Document structure recognition data:
═══
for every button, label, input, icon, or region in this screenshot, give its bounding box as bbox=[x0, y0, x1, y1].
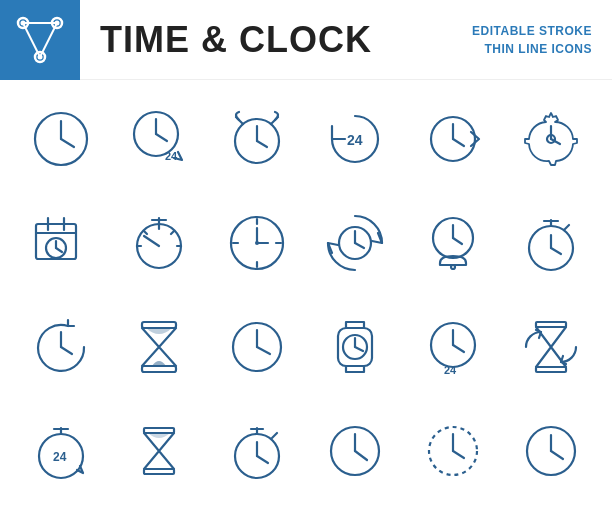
svg-line-38 bbox=[144, 236, 159, 246]
logo-area bbox=[0, 0, 80, 80]
icon-clock-plain[interactable] bbox=[211, 298, 304, 397]
icon-clock-arrow-right[interactable] bbox=[406, 90, 499, 189]
svg-line-67 bbox=[61, 347, 72, 354]
icon-clock-24-bottom[interactable]: 24 bbox=[406, 298, 499, 397]
icon-stopwatch-round[interactable] bbox=[211, 401, 304, 500]
icon-hourglass-arrows[interactable] bbox=[504, 298, 597, 397]
icon-clock-minimal[interactable] bbox=[211, 194, 304, 293]
svg-point-6 bbox=[21, 20, 26, 25]
svg-line-64 bbox=[551, 248, 561, 254]
svg-line-3 bbox=[23, 23, 40, 57]
svg-line-42 bbox=[171, 231, 174, 234]
svg-line-14 bbox=[156, 134, 167, 141]
svg-rect-83 bbox=[536, 367, 566, 372]
svg-line-101 bbox=[453, 451, 464, 458]
svg-line-73 bbox=[257, 347, 270, 354]
svg-line-98 bbox=[355, 451, 367, 460]
icon-clock-24-refresh[interactable]: 24 bbox=[309, 90, 402, 189]
svg-line-95 bbox=[272, 433, 277, 438]
icon-clock-gear[interactable] bbox=[504, 90, 597, 189]
vector-pen-icon bbox=[15, 15, 65, 65]
svg-point-51 bbox=[255, 241, 259, 245]
header-subtitle: EDITABLE STROKE THIN LINE ICONS bbox=[472, 22, 612, 58]
svg-line-54 bbox=[355, 243, 364, 248]
icon-clock-refresh-left[interactable] bbox=[15, 298, 108, 397]
svg-line-104 bbox=[551, 451, 563, 459]
svg-line-94 bbox=[257, 456, 268, 463]
icon-calendar-clock[interactable] bbox=[15, 194, 108, 293]
svg-line-43 bbox=[144, 231, 147, 234]
icon-stopwatch-simple[interactable] bbox=[504, 194, 597, 293]
svg-line-4 bbox=[40, 23, 57, 57]
svg-rect-68 bbox=[142, 322, 176, 328]
icon-smartwatch[interactable] bbox=[309, 298, 402, 397]
svg-line-57 bbox=[453, 238, 462, 244]
svg-line-77 bbox=[355, 347, 363, 351]
icon-clock-simple[interactable] bbox=[15, 90, 108, 189]
icon-hourglass-time[interactable] bbox=[113, 401, 206, 500]
icon-stopwatch-24[interactable]: 24 bbox=[15, 401, 108, 500]
page-title: TIME & CLOCK bbox=[80, 19, 472, 61]
icon-stopwatch-speed[interactable] bbox=[113, 194, 206, 293]
svg-line-65 bbox=[564, 225, 569, 230]
icon-grid: 24 24 bbox=[0, 80, 612, 510]
svg-text:24: 24 bbox=[53, 450, 67, 464]
icon-clock-last[interactable] bbox=[504, 401, 597, 500]
icon-hourglass[interactable] bbox=[113, 298, 206, 397]
svg-line-18 bbox=[257, 141, 267, 147]
svg-text:24: 24 bbox=[165, 150, 178, 162]
icon-clock-bell[interactable] bbox=[406, 194, 499, 293]
icon-alarm-clock[interactable] bbox=[211, 90, 304, 189]
svg-point-8 bbox=[38, 54, 43, 59]
icon-clock-24-arrow[interactable]: 24 bbox=[113, 90, 206, 189]
icon-clock-dashed[interactable] bbox=[406, 401, 499, 500]
svg-line-80 bbox=[453, 345, 464, 352]
svg-text:24: 24 bbox=[347, 132, 363, 148]
svg-point-59 bbox=[451, 265, 455, 269]
svg-line-24 bbox=[453, 139, 464, 146]
svg-line-34 bbox=[56, 248, 62, 252]
svg-rect-82 bbox=[536, 322, 566, 327]
svg-line-11 bbox=[61, 139, 74, 147]
icon-clock-4[interactable] bbox=[309, 401, 402, 500]
header: TIME & CLOCK EDITABLE STROKE THIN LINE I… bbox=[0, 0, 612, 80]
svg-rect-89 bbox=[144, 469, 174, 474]
svg-text:24: 24 bbox=[444, 364, 457, 376]
svg-point-7 bbox=[55, 20, 60, 25]
icon-clock-circular-arrows[interactable] bbox=[309, 194, 402, 293]
svg-rect-88 bbox=[144, 428, 174, 433]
═══
Task goal :: In the entries above, find each line with the word "refresh" and show it.

Task response ::
icon-clock-24-refresh[interactable]: 24 bbox=[309, 90, 402, 189]
icon-clock-refresh-left[interactable] bbox=[15, 298, 108, 397]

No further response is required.